↓↓↓

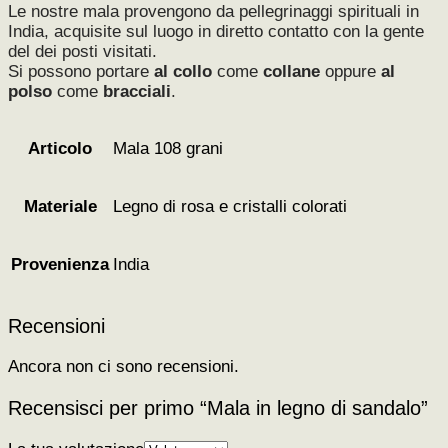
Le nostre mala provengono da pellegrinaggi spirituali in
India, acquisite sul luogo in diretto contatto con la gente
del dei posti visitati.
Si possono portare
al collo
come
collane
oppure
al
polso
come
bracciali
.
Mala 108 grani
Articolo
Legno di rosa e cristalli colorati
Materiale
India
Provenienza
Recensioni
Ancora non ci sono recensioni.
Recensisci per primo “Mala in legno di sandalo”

↑↑↑
↓↓↓

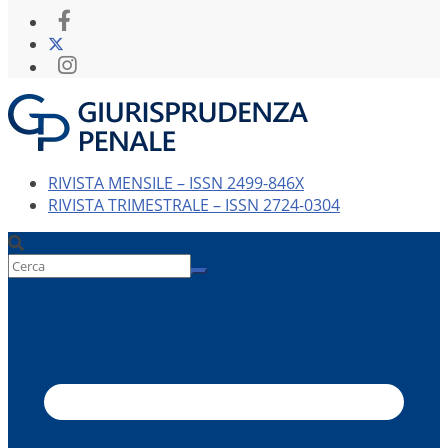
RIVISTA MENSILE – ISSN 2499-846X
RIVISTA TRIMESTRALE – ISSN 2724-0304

↑↑↑

» EXERCISE
Taking the material above, extract exactly and only the lines from the line with "Si possono portare" to the line with "Recensisci per primo", inclusive of both.

» RESULT BELOW
Si possono portare
al collo
come
collane
oppure
al
polso
come
bracciali
.
Mala 108 grani
Articolo
Legno di rosa e cristalli colorati
Materiale
India
Provenienza
Recensioni
Ancora non ci sono recensioni.
Recensisci per primo “Mala in legno di sandalo”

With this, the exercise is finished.